Source records:
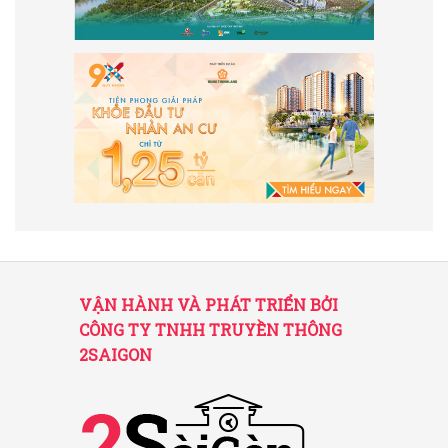
VẬN HÀNH VÀ PHÁT TRIỂN BỞI
CÔNG TY TNHH TRUYỀN THÔNG
2SAIGON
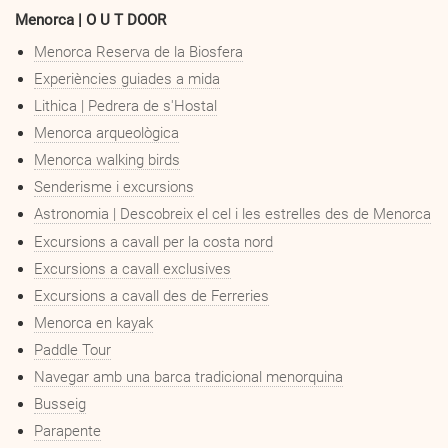
Menorca | O U T DOOR
Menorca Reserva de la Biosfera
Experiències guiades a mida
Lithica | Pedrera de s'Hostal
Menorca arqueològica
Menorca walking birds
Senderisme i excursions
Astronomia | Descobreix el cel i les estrelles des de Menorca
Excursions a cavall per la costa nord
Excursions a cavall exclusives
Excursions a cavall des de Ferreries
Menorca en kayak
Paddle Tour
Navegar amb una barca tradicional menorquina
Busseig
Parapente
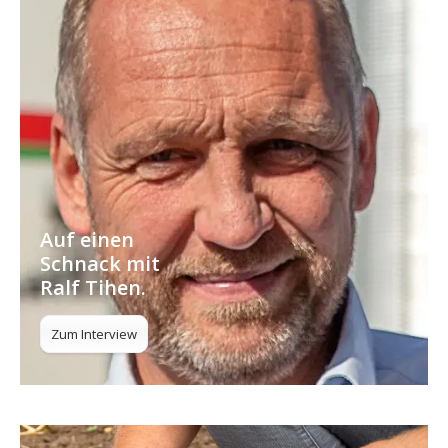
Auf einen
Schnack mit
Ralf Tihen.
Zum Interview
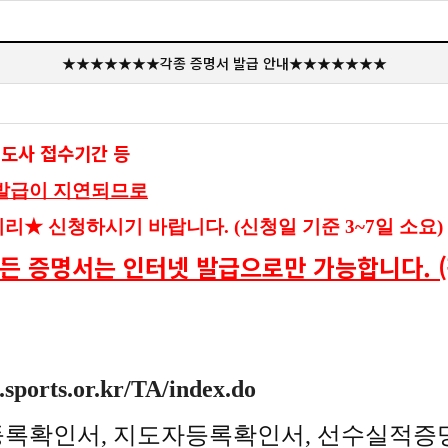
★★★★★★★각종 증명서 발급 안내★★★★★★★
지도사 접수기간 등
발급이 지연되므로
리​★
신청하시기 바랍니다. (신청일 기준 3~7일 소요)
든 증명서는 인터넷 발급으로만 가능합니다. (
c.sports.or.kr/TA/index.do
수등록확인서, 지도자등록확인서, 선수실적증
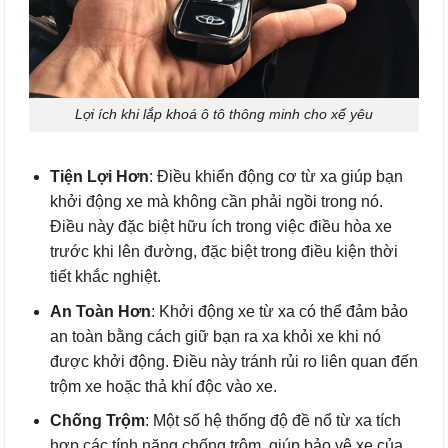
Lợi ích khi lắp khoá ô tô thông minh cho xế yêu
Tiện Lợi Hơn
: Điều khiển động cơ từ xa giúp bạn
khởi động xe mà không cần phải ngồi trong nó.
Điều này đặc biệt hữu ích trong việc điều hòa xe
trước khi lên đường, đặc biệt trong điều kiện thời
tiết khắc nghiệt.
An Toàn Hơn
: Khởi động xe từ xa có thể đảm bảo
an toàn bằng cách giữ bạn ra xa khỏi xe khi nó
được khởi động. Điều này tránh rủi ro liên quan đến
trộm xe hoặc thả khí độc vào xe.
Chống Trộm
: Một số hệ thống độ đề nổ từ xa tích
hợp các tính năng chống trộm, giúp bảo vệ xe của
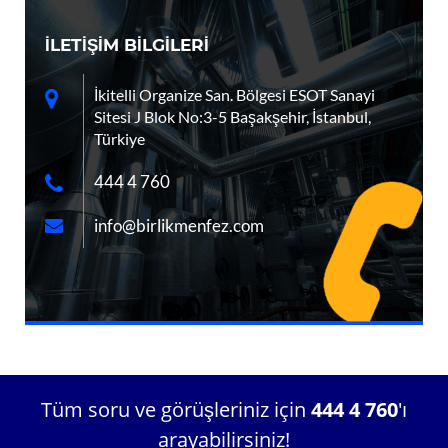
İLETİŞİM BİLGİLERİ
İkitelli Organize San. Bölgesi ESOT Sanayi
Sitesi J Blok No:3-5 Başakşehir, İstanbul,
Türkiye
444 4 760
info@birlikmenfez.com
Tüm soru ve görüşleriniz için
444 4 760
'ı
arayabilirsiniz!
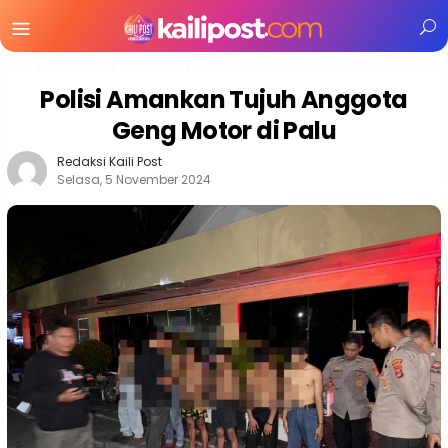
Menu
Mobile
Polisi Amankan Tujuh Anggota
Geng Motor di Palu
Redaksi Kaili Post
Selasa, 5 November 2024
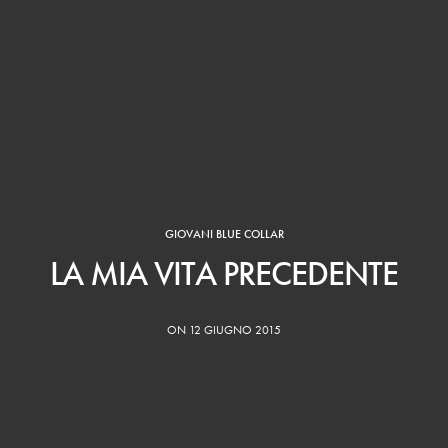
GIOVANI BLUE COLLAR
LA MIA VITA PRECEDENTE
ON 12 GIUGNO 2015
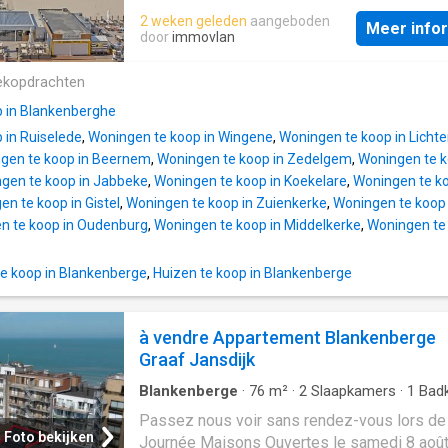
lumineux séjour avec accès à la terrasse or
2 weken geleden
aangeboden
plein sud, cuisine ouverte, débarras, WC sép
Meer info
door
immovlan
chambre spacieuse, salle de bains avec do
l'italienne et double lavabo. Étage: Deux ch
ekopdrachten
spacieuses et une salle de bains avec douc
l'italienne. Atouts: Emplacement exceptionne
 in Blankenberghe
 in Ruiselede
,
Woningen te koop in Wingene
,
Woningen te koop in Lichte
gen te koop in Beernem
,
Woningen te koop in Zedelgem
,
Woningen te k
gen te koop in Jabbeke
,
Woningen te koop in Koekelare
,
Woningen te k
n te koop in Gistel
,
Woningen te koop in Zuienkerke
,
Woningen te koop 
n te koop in Oudenburg
,
Woningen te koop in Middelkerke
,
Woningen te
e koop in Blankenberge
,
Huizen te koop in Blankenberge
à vendre Appartement Blankenberge
Graaf Jansdijk
Blankenberge
·
76
m²
·
2
Slaapkamers
·
1
Bad
Appartement
·
Kelder
·
Terras
·
IUitgeruste ke
Passez nous voir sans rendez-vous lors de
Foto bekijken
Journée Maisons Ouvertes le samedi 8 août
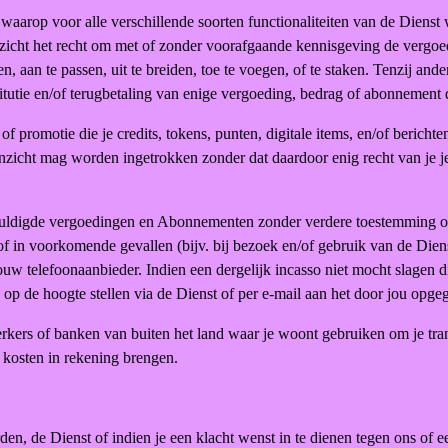
waarop voor alle verschillende soorten functionaliteiten van de Diens
icht het recht om met of zonder voorafgaande kennisgeving de vergoed
ngen, aan te passen, uit te breiden, toe te voegen, of te staken. Tenzij a
itutie en/of terugbetaling van enige vergoeding, bedrag of abonnement d
of promotie die je credits, tokens, punten, digitale items, en/of berich
icht mag worden ingetrokken zonder dat daardoor enig recht van je je
schuldigde vergoedingen en Abonnementen zonder verdere toestemming o
f in voorkomende gevallen (bijv. bij bezoek en/of gebruik van de Diens
jouw telefoonaanbieder. Indien een dergelijk incasso niet mocht slagen d
 op de hoogte stellen via de Dienst of per e-mail aan het door jou opge
kers of banken van buiten het land waar je woont gebruiken om je tra
 kosten in rekening brengen.
en, de Dienst of indien je een klacht wenst in te dienen tegen ons of e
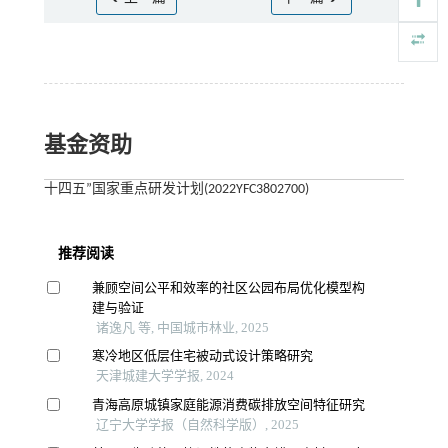
基金资助
十四五”国家重点研发计划(2022YFC3802700)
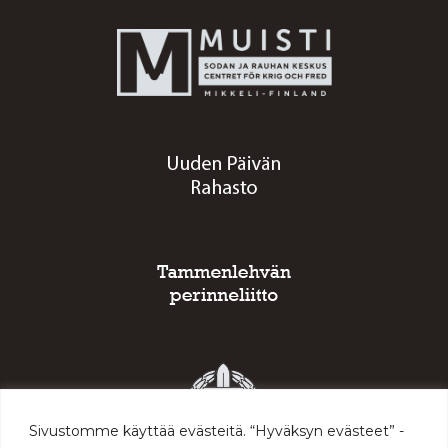
Sivustomme käyttää evästeitä. “Hyväksyn evästeet” -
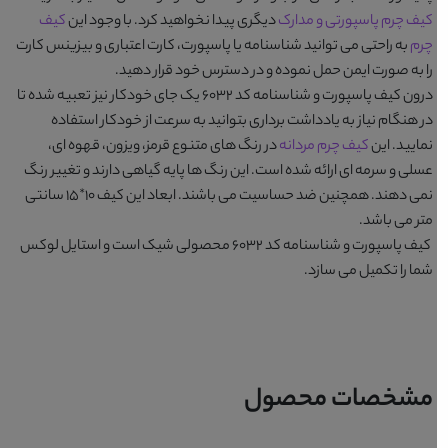
کیف چرم پاسپورتی و مدارک
دیگری پیدا نخواهید کرد. با وجود این
کیف
چرم
به راحتی می توانید شناسنامه یا پاسپورت، کارت اعتباری و بیزینس کارت
را به صورت ایمن حمل نموده و در دسترس خود قرار دهید.
درون
کیف پاسپورت و شناسنامه کد 6032
یک جای خودکار نیز تعبیه شده تا
در هنگام نیاز به یادداشت برداری بتوانید به سرعت از خودکار استفاده
نمایید. این
کیف چرم مردانه
در رنگ های متنوع
قرمز، ویزون، قهوه ای،
عسلی و سرمه ای
ارائه شده است. این رنگ ها پایه گیاهی دارند و تغییر رنگ
نمی دهند. همچنین ضد حساسیت می باشند. ابعاد این کیف 10*15 سانتی
متر می باشد.
کیف پاسپورت و شناسنامه کد 6032
محصولی شیک است و استایل لوکس
شما را تکمیل می سازد.
مشخصات محصول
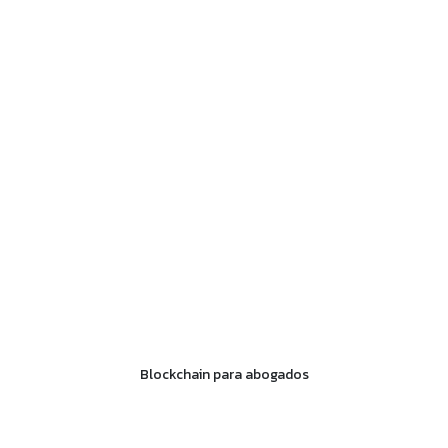
Blockchain para abogados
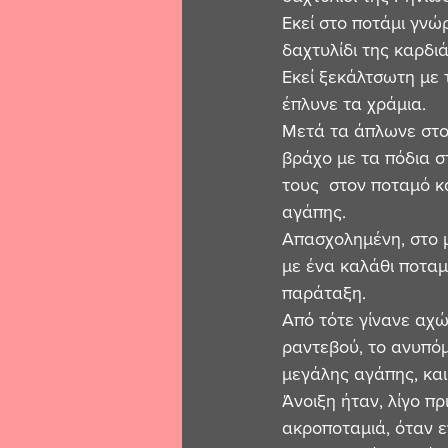
Εκεί στο ποτάμι γνώ
δαχτυλίδι της καρδιά
Εκεί ξεκάλτσωτη με 
έπλυνε τα χράμια. 
Μετά τα άπλωνε στο
βράχο με τα πόδια σ
τους  στον ποταμό κα
αγάπης. 
Απασχολημένη, στο μ
με ένα καλάθι ποταμ
παράταξη.
Από τότε γίνανε αχώ
ραντεβού, το ανυπόμ
μεγάλης αγάπης, και
Άνοιξη ήταν, λίγο πρ
ακροποταμιά, όταν ε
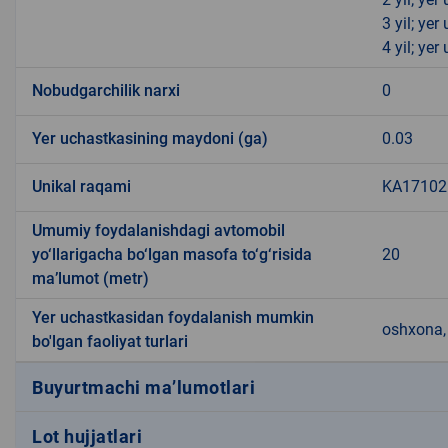
3 yil; ye
4 yil; ye
Nobudgarchilik narxi
0
Yer uchastkasining maydoni (ga)
0.03
Unikal raqami
KA171025
Umumiy foydalanishdagi avtomobil
yo‘llarigacha bo‘lgan masofa to‘g‘risida
20
ma’lumot (metr)
Yer uchastkasidan foydalanish mumkin
oshxona, 
bo'lgan faoliyat turlari
Buyurtmachi ma’lumotlari
Lot hujjatlari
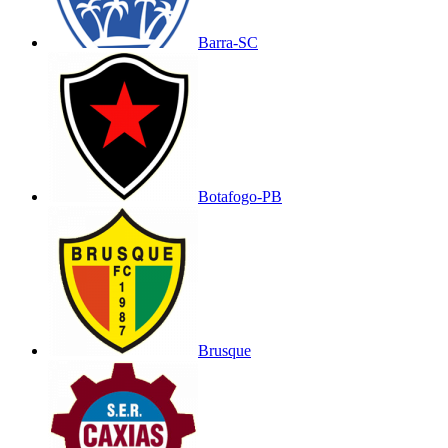
Barra-SC
Botafogo-PB
Brusque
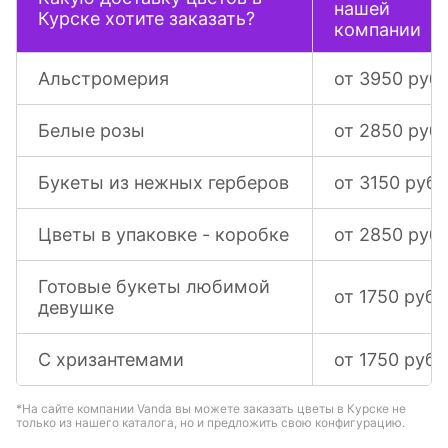
нашей
Курске хотите заказать?
компании
Альстромерия
от 3950 руб.
Белые розы
от 2850 руб.
Букеты из нежных герберов
от 3150 руб.
Цветы в упаковке - коробке
от 2850 руб.
Готовые букеты любимой
от 1750 руб.
девушке
С хризантемами
от 1750 руб.
*На сайте компании Vanda вы можете заказать цветы в Курске не
только из нашего каталога, но и предложить свою конфигурацию.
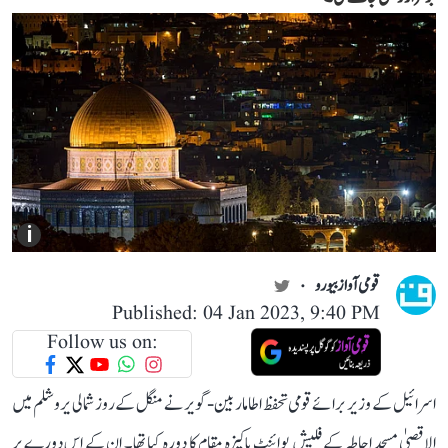
i
قومی آواز بیورو
Published: 04 Jan 2023, 9:40 PM
Follow us on:
اسرائیل کے وزیر برائے قومی تحفظ اطامار بین-گویر نے منگل کے روز شمالی یروشلم میں
الاقصیٰ مسجد احاطہ کے فلیش پوائنٹ پاکیزہ مقام کا دورہ کیا تھا۔ ان کے اس دورے پر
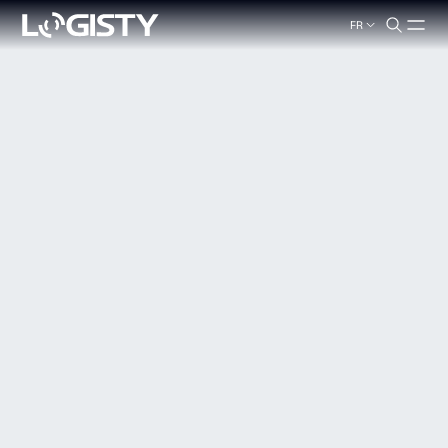
FR
search.label
Fermer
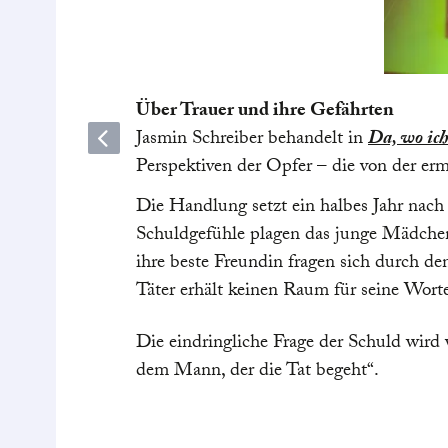
Über Trauer und ihre Gefährten
Jasmin Schreiber behandelt in
Da, wo ich
Perspektiven der Opfer – die von der erm
Die Handlung setzt ein halbes Jahr nach
Schuldgefühle plagen das junge Mädchen
ihre beste Freundin fragen sich durch 
Täter erhält keinen Raum für seine Wort
Die eindringliche Frage der Schuld wir
dem Mann, der die Tat begeht“.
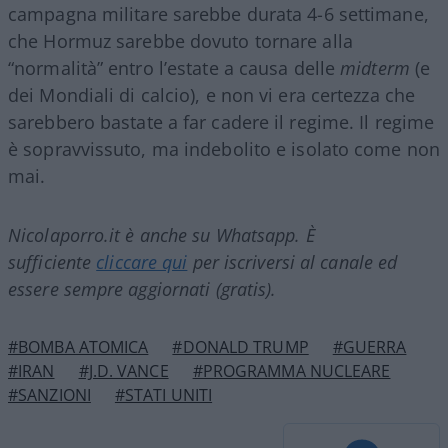
campagna militare sarebbe durata 4-6 settimane,
che Hormuz sarebbe dovuto tornare alla
“normalità” entro l’estate a causa delle
midterm
(e
dei Mondiali di calcio), e non vi era certezza che
sarebbero bastate a far cadere il regime. Il regime
è sopravvissuto, ma indebolito e isolato come non
mai.
Nicolaporro.it è anche su Whatsapp. È
sufficiente
cliccare qui
per iscriversi al canale ed
essere sempre aggiornati (gratis).
#BOMBA ATOMICA
#DONALD TRUMP
#GUERRA
#IRAN
#J.D. VANCE
#PROGRAMMA NUCLEARE
#SANZIONI
#STATI UNITI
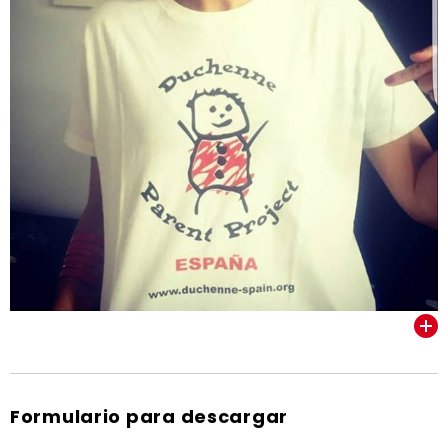
VER TODOS
Formulario para descargar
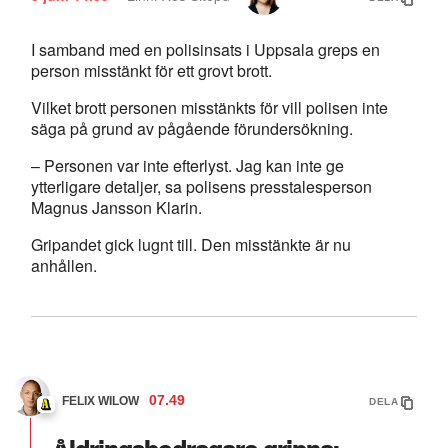
I samband med en polisinsats i Uppsala greps en
person misstänkt för ett grovt brott.
Vilket brott personen misstänkts för vill polisen inte
säga på grund av pågående förundersökning.
– Personen var inte efterlyst. Jag kan inte ge
ytterligare detaljer, sa polisens presstalesperson
Magnus Jansson Klarin.
Gripandet gick lugnt till. Den misstänkte är nu
anhållen.
07.49
FELIX WILOW
DELA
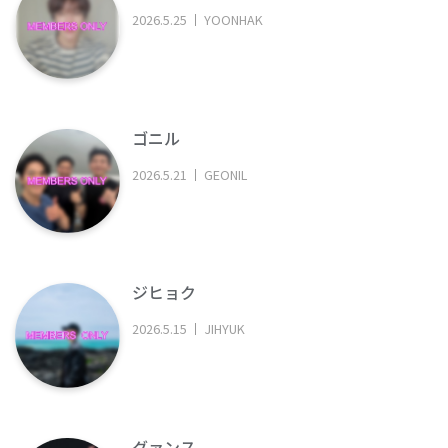
2026
.
5
.
25
YOONHAK
ゴニル
2026
.
5
.
21
GEONIL
ジヒョク
2026
.
5
.
15
JIHYUK
グァンス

Work order: Above are the records; restate exactly the lines from the one containing "GIOVANI BLUE COLLAR" through the one containing "icht mag worden", keeping pictures out.

Response box:
GIOVANI BLUE COLLAR
LA MIA VITA PRECEDENTE
ON 12 GIUGNO 2015
lumineux séjour avec accès à la terrasse or
2 weken geleden
aangeboden
plein sud, cuisine ouverte, débarras, WC sép
Meer info
door
immovlan
chambre spacieuse, salle de bains avec do
l'italienne et double lavabo. Étage: Deux ch
ekopdrachten
spacieuses et une salle de bains avec douc
l'italienne. Atouts: Emplacement exceptionne
 in Blankenberghe
 in Ruiselede
,
Woningen te koop in Wingene
,
Woningen te koop in Lichte
gen te koop in Beernem
,
Woningen te koop in Zedelgem
,
Woningen te k
gen te koop in Jabbeke
,
Woningen te koop in Koekelare
,
Woningen te k
n te koop in Gistel
,
Woningen te koop in Zuienkerke
,
Woningen te koop 
n te koop in Oudenburg
,
Woningen te koop in Middelkerke
,
Woningen te
e koop in Blankenberge
,
Huizen te koop in Blankenberge
à vendre Appartement Blankenberge
Graaf Jansdijk
Blankenberge
·
76
m²
·
2
Slaapkamers
·
1
Bad
Appartement
·
Kelder
·
Terras
·
IUitgeruste ke
Passez nous voir sans rendez-vous lors de
Foto bekijken
Journée Maisons Ouvertes le samedi 8 août
waarop voor alle verschillende soorten functionaliteiten van de Diens
icht het recht om met of zonder voorafgaande kennisgeving de vergoed
ngen, aan te passen, uit te breiden, toe te voegen, of te staken. Tenzij a
itutie en/of terugbetaling van enige vergoeding, bedrag of abonnement d
of promotie die je credits, tokens, punten, digitale items, en/of berich
icht mag worden ingetrokken zonder dat daardoor enig recht van je je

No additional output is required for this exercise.